_Material to process_

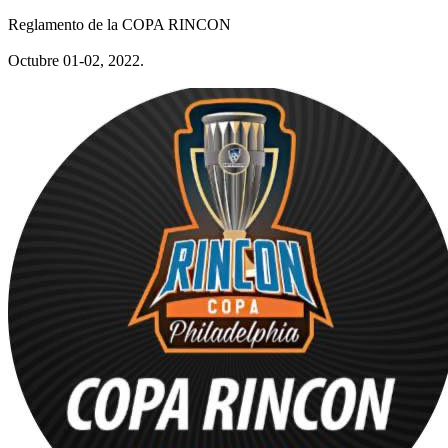
Reglamento de la COPA RINCON
Octubre 01-02, 2022.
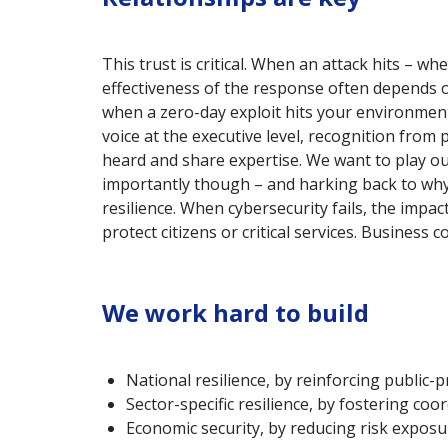
This trust is critical. When an attack hits – 
effectiveness of the response often depends on
when a zero-day exploit hits your environment
voice at the executive level, recognition fro
heard and share expertise. We want to play our
importantly though – and harking back to why
resilience. When cybersecurity fails, the impa
protect citizens or critical services. Business
We work hard to build
National resilience, by reinforcing public-p
Sector-specific resilience, by fostering coo
Economic security, by reducing risk exposu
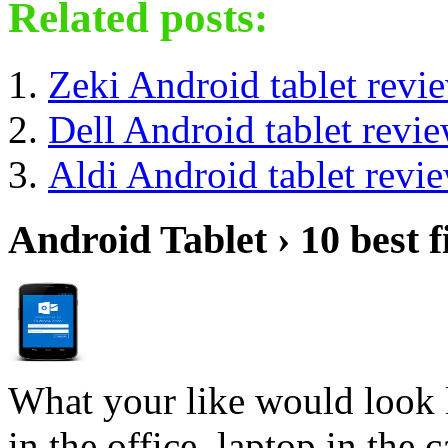
Related posts:
Zeki Android tablet revi
Dell Android tablet revi
Aldi Android tablet revi
Android Tablet › 10 best f
What your like would look 
in the office, laptop in the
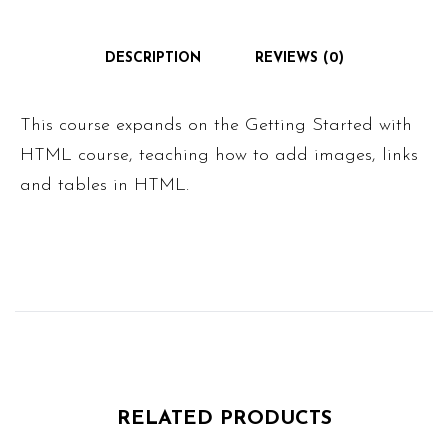
DESCRIPTION
REVIEWS (0)
This course expands on the Getting Started with
HTML course, teaching how to add images, links
and tables in HTML.
RELATED PRODUCTS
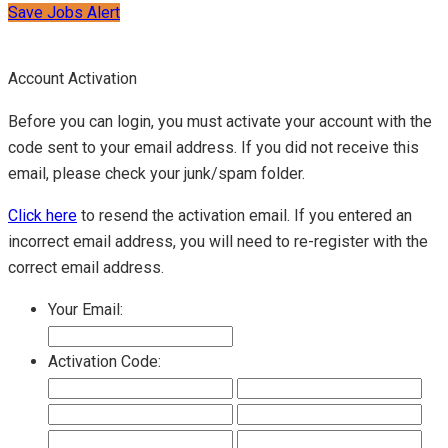
Save Jobs Alert
Account Activation
Before you can login, you must activate your account with the
code sent to your email address. If you did not receive this
email, please check your junk/spam folder.
Click here
to resend the activation email. If you entered an
incorrect email address, you will need to re-register with the
correct email address.
Your Email:
Activation Code:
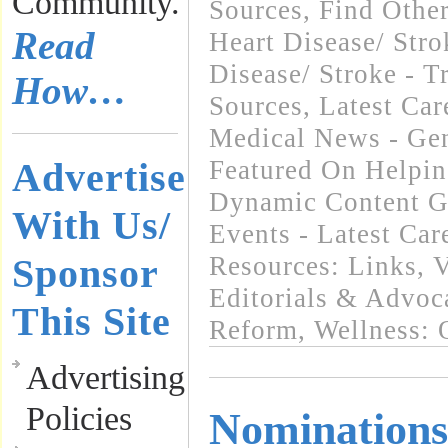
Community.
Sources
,
Find Othe
Read
Heart Disease/ Str
Disease/ Stroke - T
How…
Sources
,
Latest Ca
Medical News - Gen
Advertise
Featured On Helpi
Dynamic Content G
With Us/
Events - Latest Ca
Sponsor
Resources: Links
,
V
Editorials & Advoc
This Site
Reform
,
Wellness: 
Advertising
Policies
Nominations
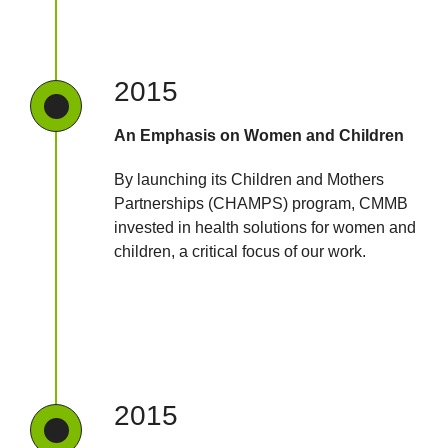
2015
An Emphasis on Women and Children
By launching its Children and Mothers
Partnerships (CHAMPS) program, CMMB
invested in health solutions for women and
children, a critical focus of our work.
2015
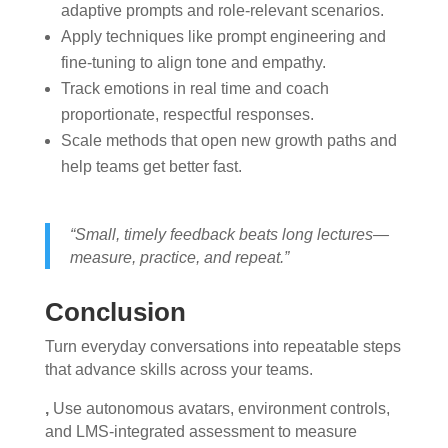
adaptive prompts and role-relevant scenarios.
Apply techniques like prompt engineering and
fine-tuning to align tone and empathy.
Track emotions in real time and coach
proportionate, respectful responses.
Scale methods that open new growth paths and
help teams get better fast.
“Small, timely feedback beats long lectures—
measure, practice, and repeat.”
Conclusion
Turn everyday conversations into repeatable steps
that advance skills across your teams.
,
Use autonomous avatars, environment controls,
and LMS-integrated assessment to measure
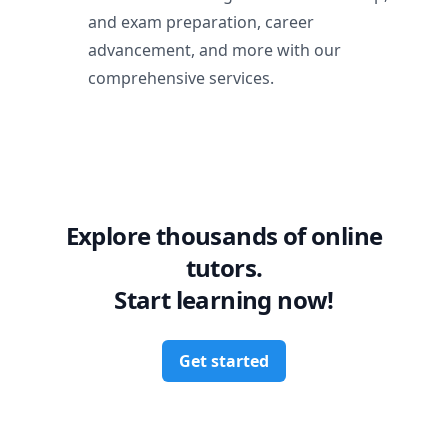
and exam preparation, career
advancement, and more with our
comprehensive services.
Explore thousands of online
tutors.
Start learning now!
Get started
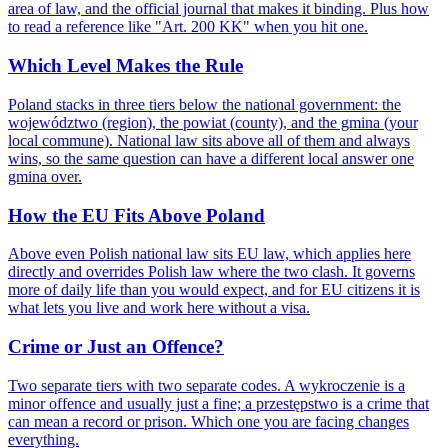
area of law, and the official journal that makes it binding. Plus how
to read a reference like "Art. 200 KK" when you hit one.
Which Level Makes the Rule
Poland stacks in three tiers below the national government: the
województwo (region), the powiat (county), and the gmina (your
local commune). National law sits above all of them and always
wins, so the same question can have a different local answer one
gmina over.
How the EU Fits Above Poland
Above even Polish national law sits EU law, which applies here
directly and overrides Polish law where the two clash. It governs
more of daily life than you would expect, and for EU citizens it is
what lets you live and work here without a visa.
Crime or Just an Offence?
Two separate tiers with two separate codes. A wykroczenie is a
minor offence and usually just a fine; a przestępstwo is a crime that
can mean a record or prison. Which one you are facing changes
everything.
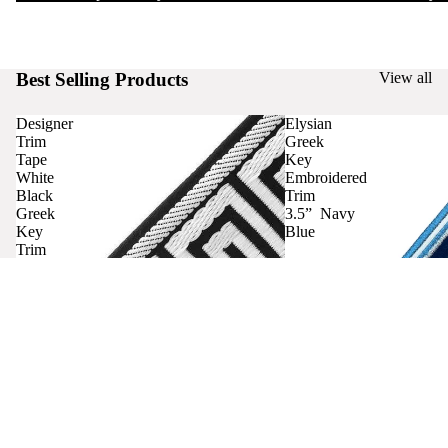
Best Selling Products
View all
Designer
Elysian
Trim
Greek
Tape
Key
White
Embroidered
Black
Trim
Greek
3.5” Navy
Key
Blue
Trim
Curtains
Contact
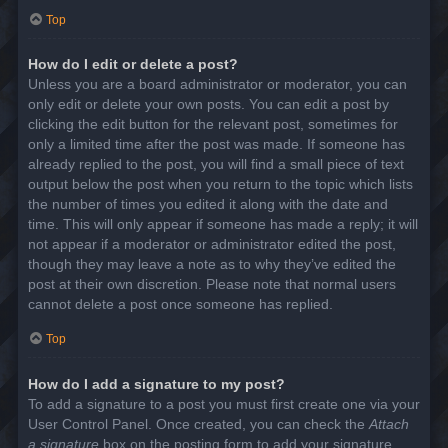
Top
How do I edit or delete a post?
Unless you are a board administrator or moderator, you can
only edit or delete your own posts. You can edit a post by
clicking the edit button for the relevant post, sometimes for
only a limited time after the post was made. If someone has
already replied to the post, you will find a small piece of text
output below the post when you return to the topic which lists
the number of times you edited it along with the date and
time. This will only appear if someone has made a reply; it will
not appear if a moderator or administrator edited the post,
though they may leave a note as to why they’ve edited the
post at their own discretion. Please note that normal users
cannot delete a post once someone has replied.
Top
How do I add a signature to my post?
To add a signature to a post you must first create one via your
User Control Panel. Once created, you can check the
Attach
a signature
box on the posting form to add your signature.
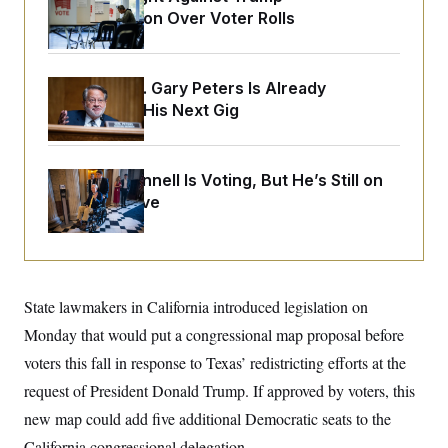
o
e
Administration Over Voter Rolls
n
S
o
m
r
E
e
g
n
i
D
t
Retiring Sen. Gary Peters Is Already
a
P
e
Negotiating His Next Gig
f
E
E
L
e
c
R
o
n
o
u
s
S
n
i
e
Mitch McConnell Is Voting, But He’s Still on
o
P
s
m
Medical Leave
i
D
E
y
a
o
C
n
n
E
a
a
T
d
l
u
I
M
d
c
State lawmakers in California introduced legislation on
i
T
V
a
s
r
t
E
Monday that would put a congressional map proposal before
s
u
i
i
m
S
voters this fall in response to Texas’ redistricting efforts at the
o
s
p
n
s
request of President Donald Trump. If approved by voters, this
L
i
O
F
a
H
new map could add five additional Democratic seats to the
p
o
t
N
e
p
r
e
California congressional delegation.
a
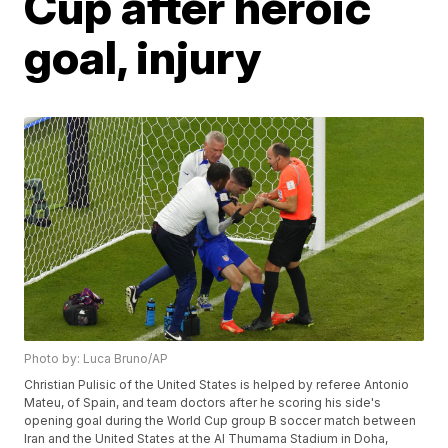
Cup after heroic
goal, injury
Photo by: Luca Bruno/AP
Christian Pulisic of the United States is helped by referee Antonio
Mateu, of Spain, and team doctors after he scoring his side's
opening goal during the World Cup group B soccer match between
Iran and the United States at the Al Thumama Stadium in Doha,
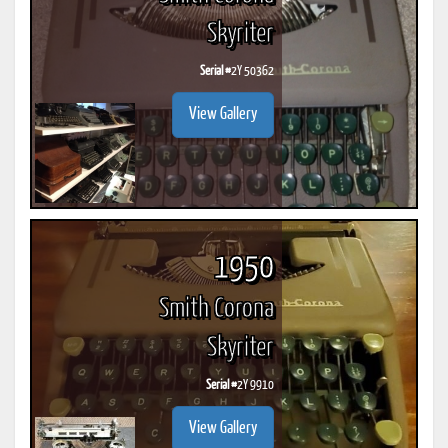
Skyriter
Serial #
2Y 50362
View Gallery
1950
Smith Corona
Skyriter
Serial #
2Y 9910
View Gallery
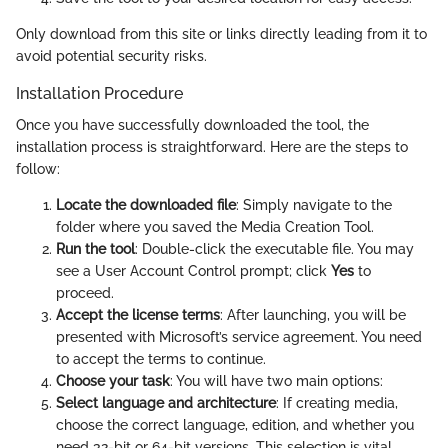
Only download from this site or links directly leading from it to
avoid potential security risks.
Installation Procedure
Once you have successfully downloaded the tool, the
installation process is straightforward. Here are the steps to
follow:
Locate the downloaded file
: Simply navigate to the
folder where you saved the Media Creation Tool.
Run the tool
: Double-click the executable file. You may
see a User Account Control prompt; click
Yes
to
proceed.
Accept the license terms
: After launching, you will be
presented with Microsoft’s service agreement. You need
to accept the terms to continue.
Choose your task
: You will have two main options:
Select language and architecture
: If creating media,
choose the correct language, edition, and whether you
need 32-bit or 64-bit versions. This selection is vital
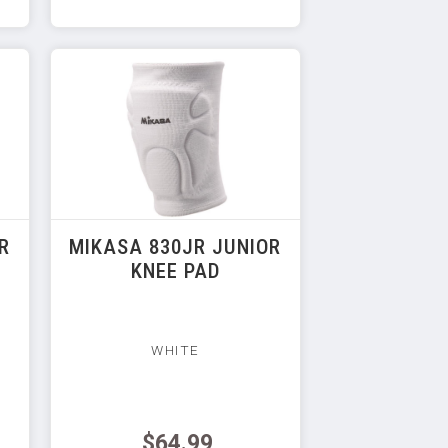
R
MIKASA 830JR JUNIOR
KNEE PAD
WHITE
$64.99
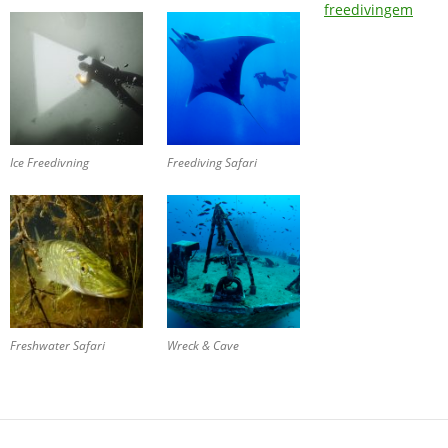
freedivingem
Ice Freedivning
Freediving Safari
Freshwater Safari
Wreck & Cave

_Required work_
Copy each line of the listing that contains the string "need".

_Answer below_
incorrect email address, you will need to re-register with the
presented with Microsoft’s service agreement. You need
need 32-bit or 64-bit versions. This selection is vital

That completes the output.